GUWAHATI: People across India have taken to streets and challenged the Citizens Amendment Bill (CAB) 2019 in the Supreme Court, after the upper house of India passed the law targeted to marginalize Muslims on Thursday.
The Indian Union Muslim League (IUML) moved the top court against the new law on Thursday, arguing that the granting citizenship on the basis of religion was a violation of the constitution.
India has deployed a large number of troops into Assam state after people staged protests against the move of the Indian Prime Minister Narendra Modi’s government to facilitate all the people from the neighbouring countries to get the citizenship except for Muslims.
According to Reuters news agency, mobile and internet services have been suspended in several parts of the northeastern state, after the government issued a warning against use of social media to “inflame passions and thus exacerbate the law and order situation.”
Commenting on the Indian citizenship legislation, Pakistan’s Federal Minister for Railways Sheikh Rasheed Ahmed has said Modi was turning India into an extremist Hindu state.
On Dec 9, expressing serious concerns over India’s passage of the CAB in the Lok Sabha (the lower house), the United States has sought sanctions against Indian Home Minister Amit Shah and other main leaders over the controversial legislation.
The bill offers Hindus, Sikhs, Buddhists, Jains, Parsis and Christians from Muslim-majority neighbouring countries – Pakistan, Afghanistan and Bangladesh – citizenship.

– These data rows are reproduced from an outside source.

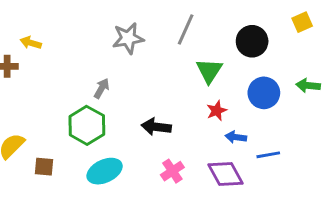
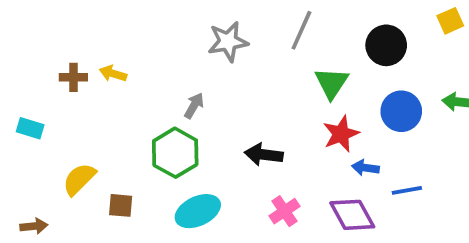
yellow arrow: (31, 43) -> (113, 74), moved
red star: (217, 111) -> (341, 134), size x1.4

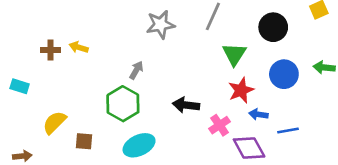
pink cross: (284, 211) -> (220, 125), moved

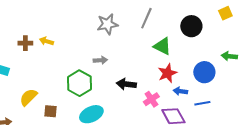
green triangle: (234, 54) -> (162, 46), turned -36
gray arrow: (136, 70) -> (100, 60), moved, turned 56
blue circle: (284, 74) -> (204, 72), moved

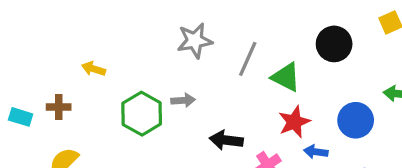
gray line: (146, 18) -> (248, 59), moved
brown cross: (25, 43) -> (59, 107), moved
green hexagon: (79, 83) -> (142, 114), moved

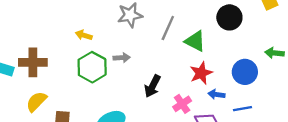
yellow arrow: (94, 69) -> (84, 35), moved
brown cross: (59, 107) -> (33, 62), size x1.6
black arrow: (226, 140) -> (152, 86), turned -70

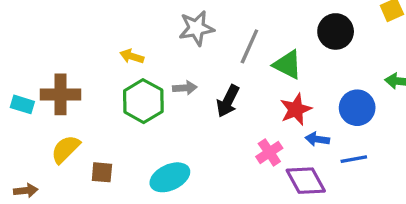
black arrow: (152, 86) -> (228, 101), moved

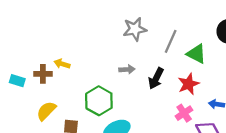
yellow arrow: (132, 56) -> (62, 64), moved
brown cross: (61, 94) -> (43, 74), size x0.7
green hexagon: (143, 101) -> (99, 101), moved
red star: (296, 109) -> (189, 84), moved

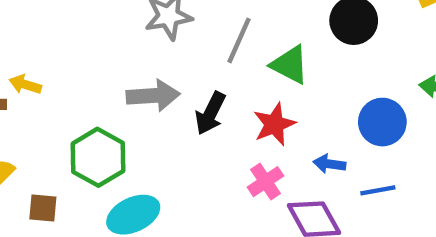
gray arrow: (127, 69) -> (153, 96), size x1.6

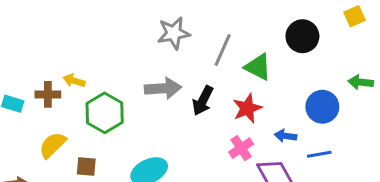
green hexagon: (98, 157) -> (105, 113), moved

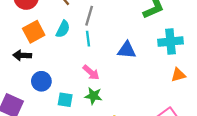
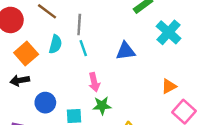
cyan cross: (171, 42) -> (169, 32), turned -30
pink arrow: (91, 72) -> (94, 82), turned 48
orange triangle: (178, 75) -> (169, 86), moved

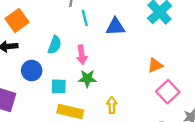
cyan semicircle: (55, 44) -> (55, 45), moved
cyan line: (83, 48) -> (85, 18), moved

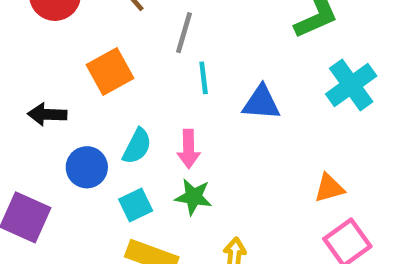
orange square: (17, 20) -> (110, 72), moved
cyan semicircle: (55, 45) -> (137, 146), moved
cyan square: (59, 86) -> (136, 205), turned -35

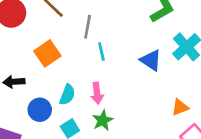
blue triangle: (261, 103) -> (151, 60), moved, turned 35
green star: (193, 197) -> (103, 120), turned -30

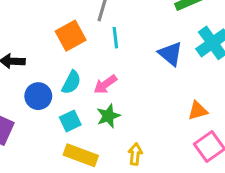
orange square: (47, 53) -> (71, 36), moved
pink arrow: (97, 93) -> (105, 84), turned 55

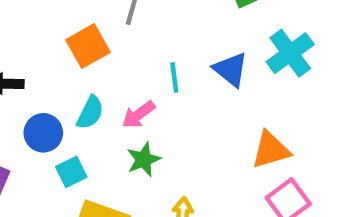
cyan line: (115, 38) -> (174, 77), moved
orange triangle: (198, 111) -> (271, 150), size x1.4
cyan square: (70, 121) -> (71, 172), moved

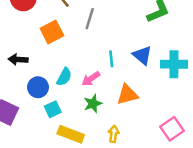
orange square: (88, 46) -> (52, 32), moved
cyan cross: (290, 53) -> (174, 64), moved, turned 35
orange triangle: (271, 150) -> (127, 95), moved

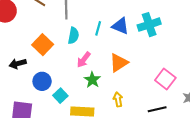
orange square: (52, 32) -> (43, 45), moved
cyan line: (111, 59) -> (98, 28), moved, turned 40
cyan semicircle: (64, 77) -> (73, 35), moved

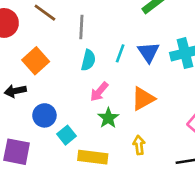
blue triangle: (120, 26) -> (148, 52), turned 30
orange square: (43, 45) -> (36, 61), moved

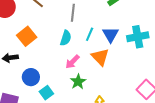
gray line: (81, 27) -> (73, 13), moved
orange triangle: (143, 99) -> (100, 57), moved, turned -48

While, there is no provision for Muslims in this bill.
The opposition parties in India has opposed the discriminatory bill, which was first tabled in 2016 but it could not be successful after an alliance party withdrew. This time it had garnered 311 votes in favor and merely 80 votes against it in the Lok Sabha. Now, it would be presented before the upper house.
The United States Commission on International Religious Freedom (USCIRF) has stated that America was ‘deeply troubled’ by the bill, scroll.in reported. It said the legislation was “a dangerous turn in the wrong direction”
“It runs counter to India’s rich history of secular pluralism and the Indian Constitution, which guarantees equality before the law regardless of faith,” USCIRF added.